Uma descoberta científica está prestes a mudar a vida de milhares de pessoas que sofrem com a perda severa de visão. O sistema fotovoltaico PRIMA, uma tecnologia capaz de restaurar a percepção de imagens e letras, teve resultados positivos em estudos clínicos e tem previsão de chegar ao mercado internacional até o final de 2026.
O dispositivo é focado em reverter os efeitos da degeneração macular, uma das principais causas de cegueira irreversível no mundo.
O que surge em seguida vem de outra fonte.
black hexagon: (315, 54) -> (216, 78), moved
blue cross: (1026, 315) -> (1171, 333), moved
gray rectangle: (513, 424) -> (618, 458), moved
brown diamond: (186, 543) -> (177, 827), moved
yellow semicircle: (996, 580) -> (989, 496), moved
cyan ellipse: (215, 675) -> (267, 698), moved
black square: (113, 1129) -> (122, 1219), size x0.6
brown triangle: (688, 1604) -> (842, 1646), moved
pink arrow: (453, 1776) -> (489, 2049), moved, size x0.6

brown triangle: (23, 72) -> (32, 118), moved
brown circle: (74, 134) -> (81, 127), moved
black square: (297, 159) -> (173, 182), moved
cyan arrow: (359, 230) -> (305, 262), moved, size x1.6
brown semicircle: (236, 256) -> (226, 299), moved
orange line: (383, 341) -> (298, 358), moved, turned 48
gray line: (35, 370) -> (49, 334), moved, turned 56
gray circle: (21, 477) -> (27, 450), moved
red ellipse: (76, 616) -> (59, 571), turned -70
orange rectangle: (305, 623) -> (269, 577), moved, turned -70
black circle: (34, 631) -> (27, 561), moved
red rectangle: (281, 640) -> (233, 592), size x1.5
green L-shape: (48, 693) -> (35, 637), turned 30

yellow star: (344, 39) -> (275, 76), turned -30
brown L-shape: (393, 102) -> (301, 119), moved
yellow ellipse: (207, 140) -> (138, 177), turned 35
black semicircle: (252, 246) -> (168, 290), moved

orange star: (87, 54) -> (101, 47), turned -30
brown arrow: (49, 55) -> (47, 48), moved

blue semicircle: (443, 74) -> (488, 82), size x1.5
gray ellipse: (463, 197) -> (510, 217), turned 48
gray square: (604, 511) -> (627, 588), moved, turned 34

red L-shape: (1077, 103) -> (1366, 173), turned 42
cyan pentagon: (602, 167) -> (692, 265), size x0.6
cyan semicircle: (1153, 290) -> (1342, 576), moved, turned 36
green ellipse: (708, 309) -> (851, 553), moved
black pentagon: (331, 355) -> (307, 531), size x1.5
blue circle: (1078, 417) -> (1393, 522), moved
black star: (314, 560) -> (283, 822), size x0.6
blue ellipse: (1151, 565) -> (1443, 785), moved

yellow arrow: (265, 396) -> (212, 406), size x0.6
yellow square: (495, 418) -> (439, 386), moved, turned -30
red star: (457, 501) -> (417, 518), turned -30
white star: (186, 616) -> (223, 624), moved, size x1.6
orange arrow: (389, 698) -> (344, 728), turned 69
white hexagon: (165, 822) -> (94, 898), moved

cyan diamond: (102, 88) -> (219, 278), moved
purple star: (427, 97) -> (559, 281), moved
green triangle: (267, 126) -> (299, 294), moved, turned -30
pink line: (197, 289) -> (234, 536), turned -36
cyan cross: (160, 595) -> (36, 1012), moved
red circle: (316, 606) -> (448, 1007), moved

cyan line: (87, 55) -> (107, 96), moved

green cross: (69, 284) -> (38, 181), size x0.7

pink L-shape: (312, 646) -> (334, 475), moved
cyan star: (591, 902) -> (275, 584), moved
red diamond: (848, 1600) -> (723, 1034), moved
O funcionamento do sistema é comparado a um “olho biônico”, que utiliza uma microestrutura de apenas 2 mm instalada cirurgicamente atrás da retina.
Esse dispositivo trabalha em sincronia com óculos especiais equipados com uma câmera de alta performance. A câmera capta o ambiente, e um processador transforma as imagens em luz infravermelha, que é enviada diretamente ao implante no olho. Ali, a luz é convertida em sinais elétricos que o cérebro interpreta como visão.
O fim da escuridão central
Diferente de tratamentos convencionais, essa tecnologia consegue contornar as células mortas do olho. Segundo o oftalmologista Gustavo Gameiro, doutor pela Unifesp, a grande inovação é que o sistema “pula” os fotorreceptores danificados para disparar sinais diretamente ao cérebro.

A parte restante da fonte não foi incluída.